====== Given records

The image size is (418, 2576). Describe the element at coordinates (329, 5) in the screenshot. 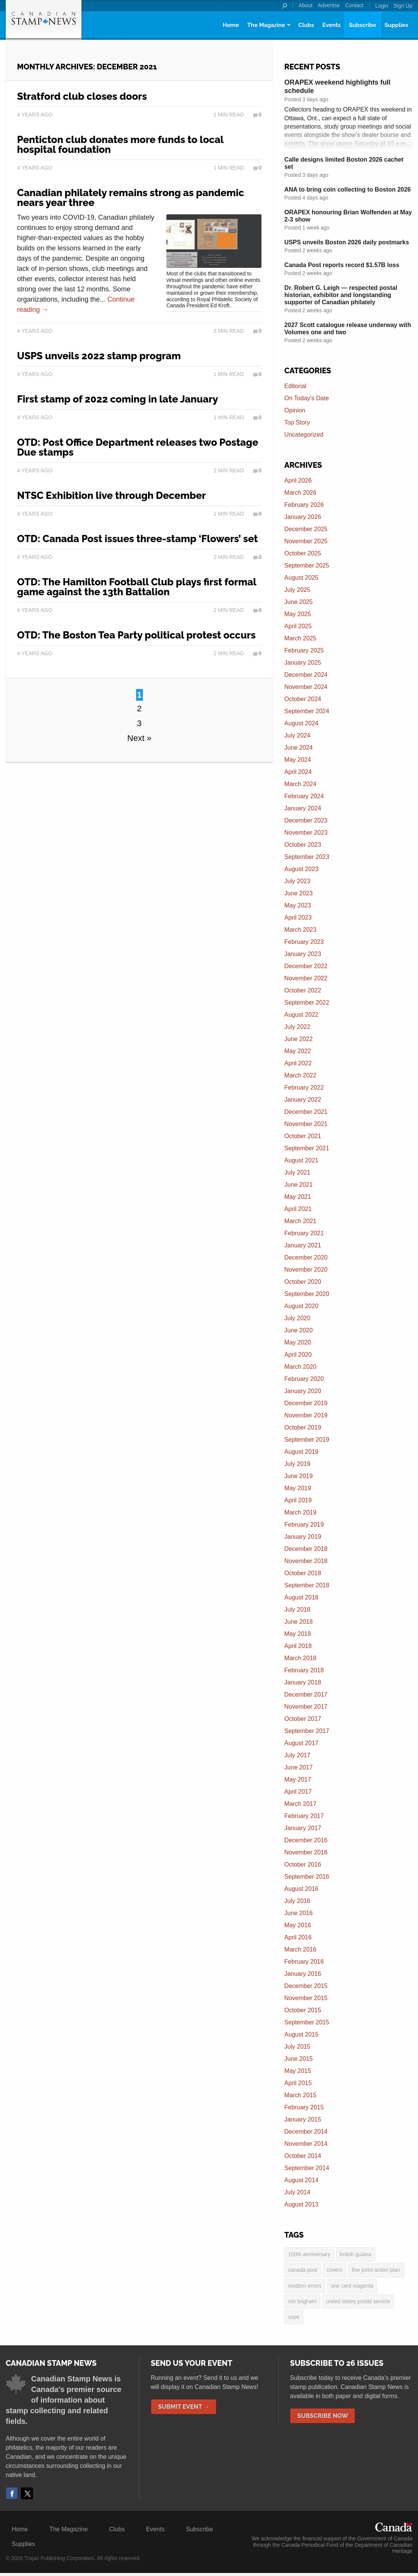

I see `Advertise` at that location.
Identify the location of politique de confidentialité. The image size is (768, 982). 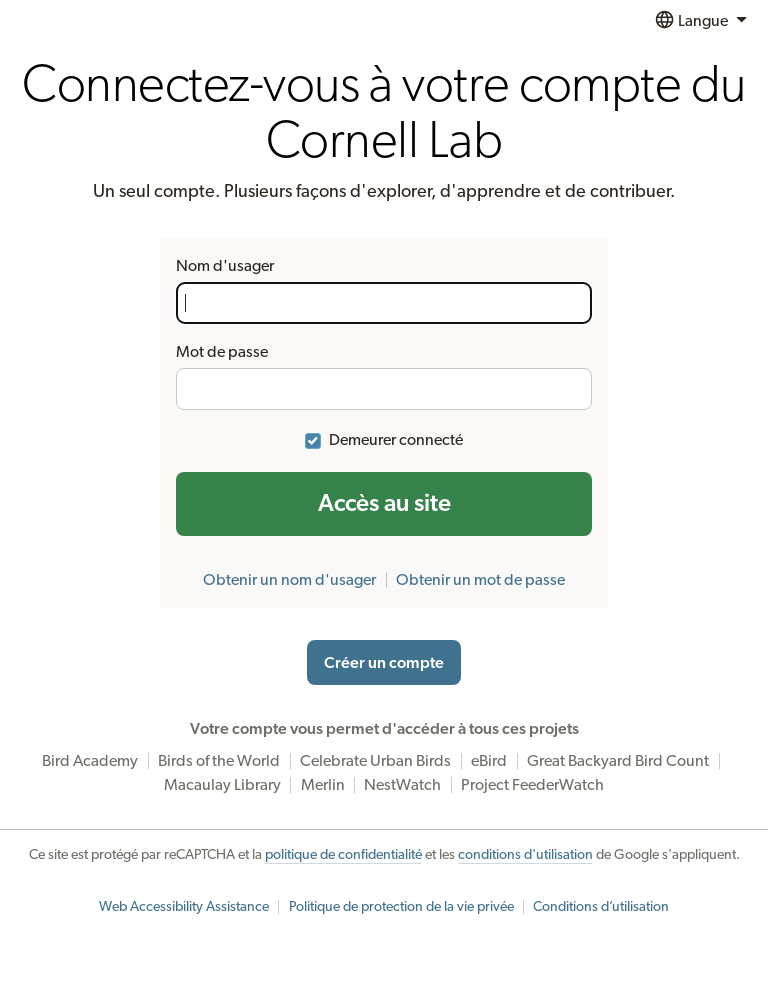
(343, 855).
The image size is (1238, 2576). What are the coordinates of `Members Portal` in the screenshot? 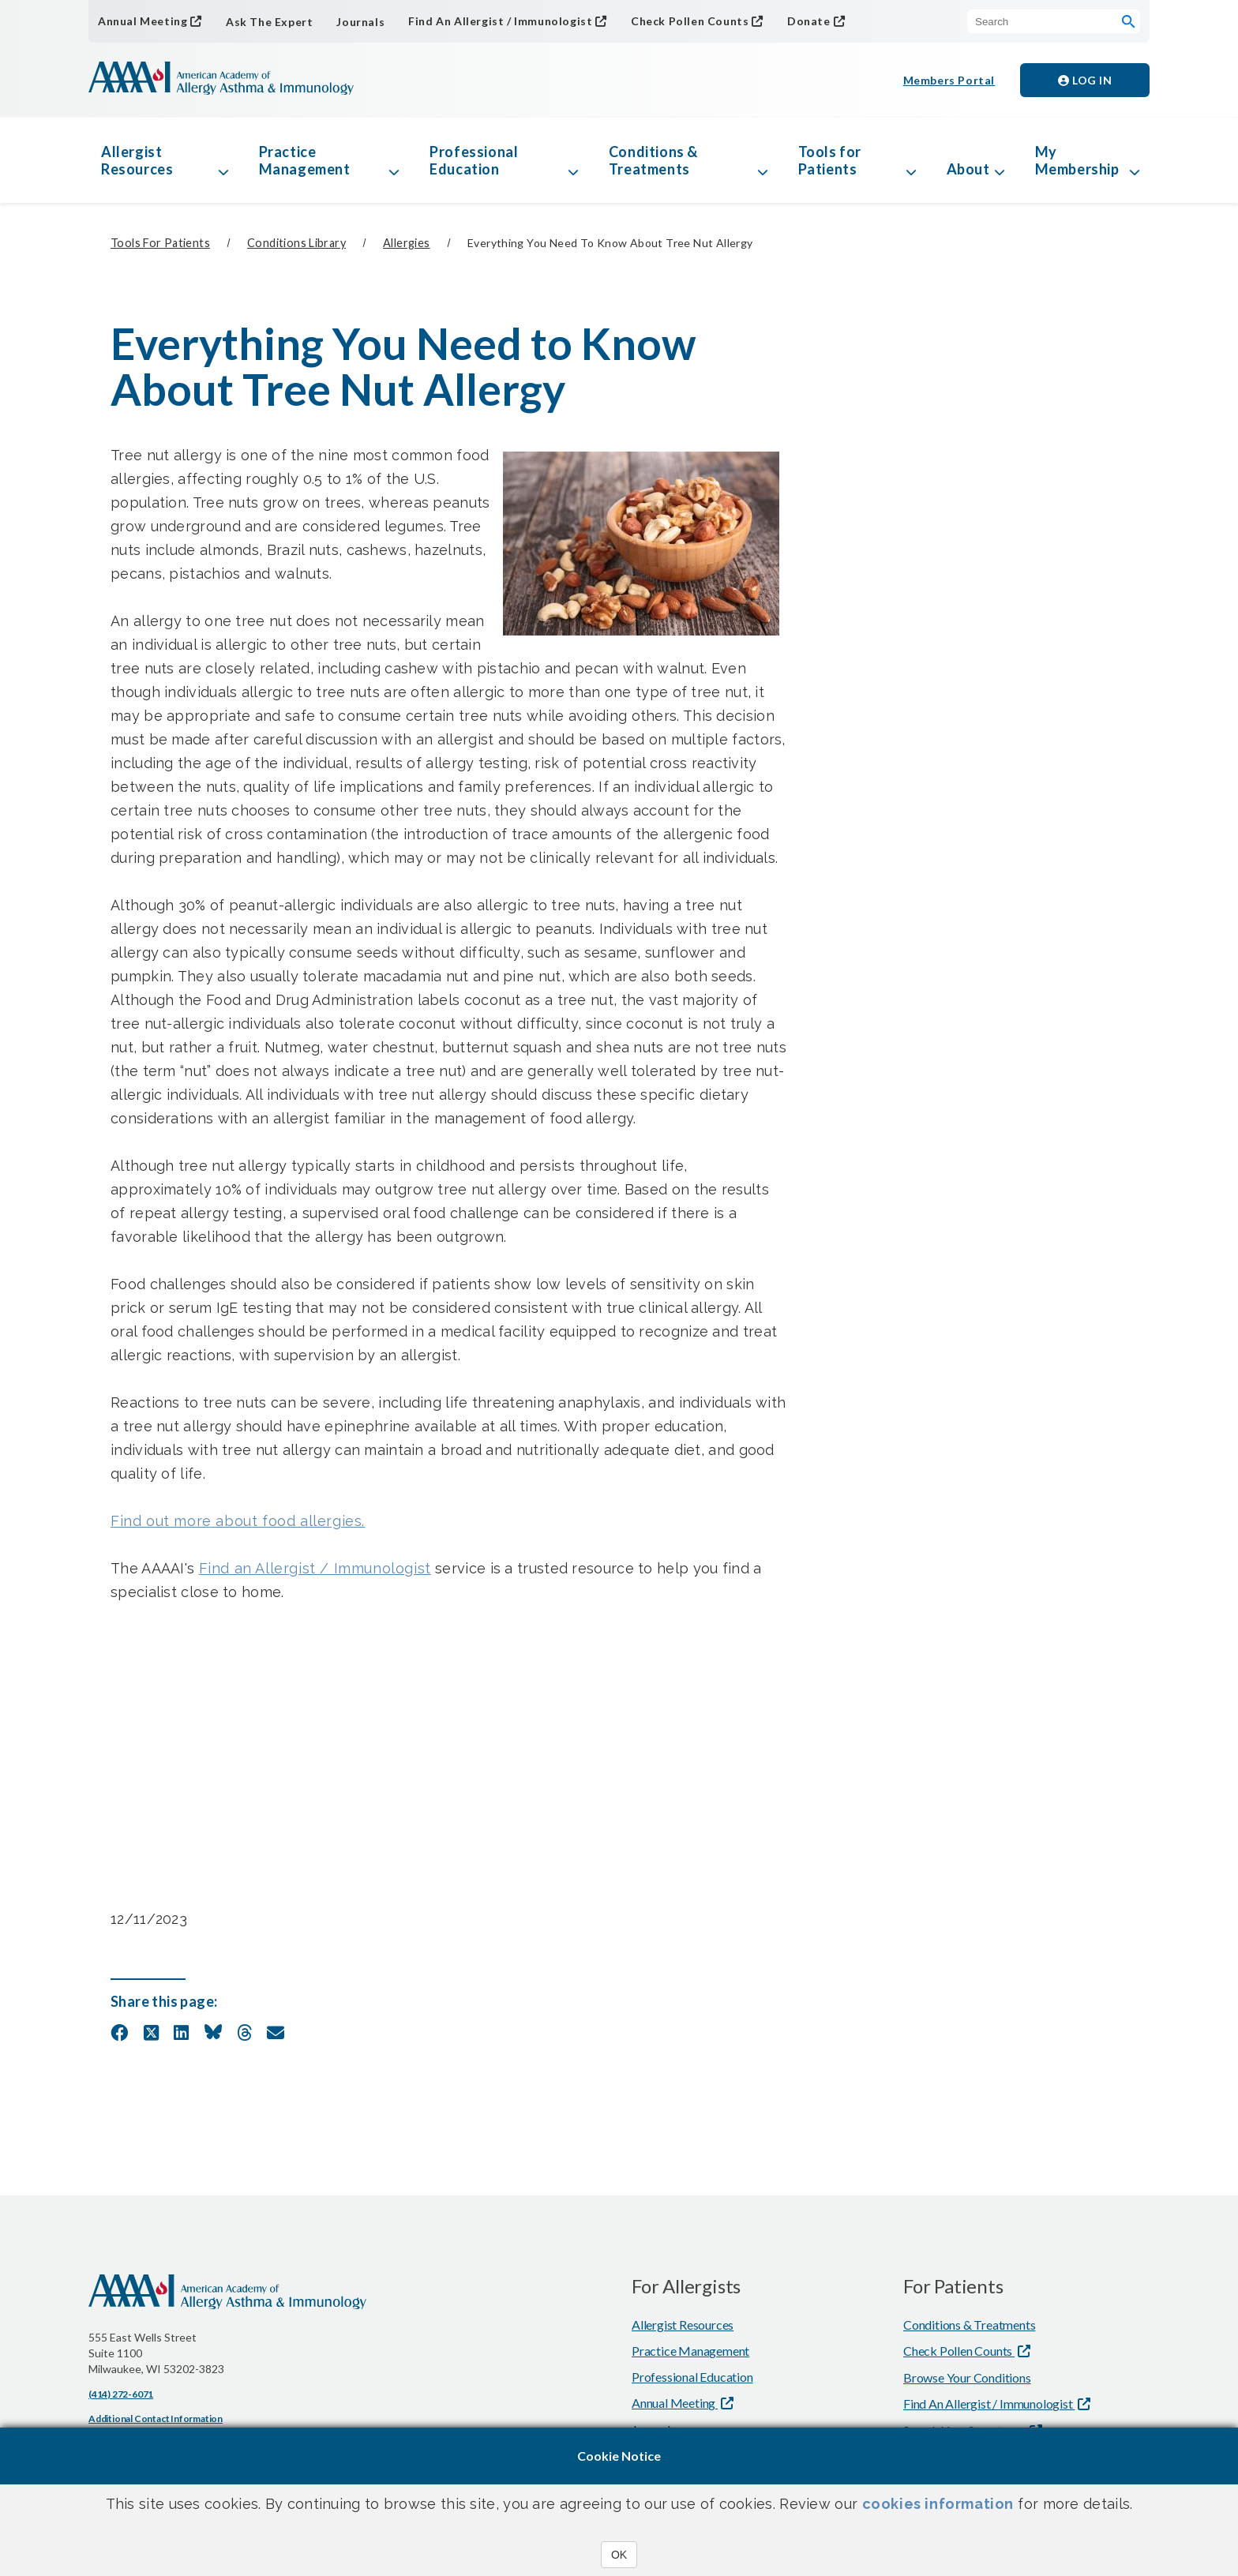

============

_Try it:_
The exact lines from the one containing "Identify the location" through the end of the data are to be copied, with both ends kept and pictures left out.

_Task result:_
Identify the location of politique de confidentialité. The image size is (768, 982). 
(343, 855).
The image size is (1238, 2576). What are the coordinates of `Members Portal` in the screenshot? 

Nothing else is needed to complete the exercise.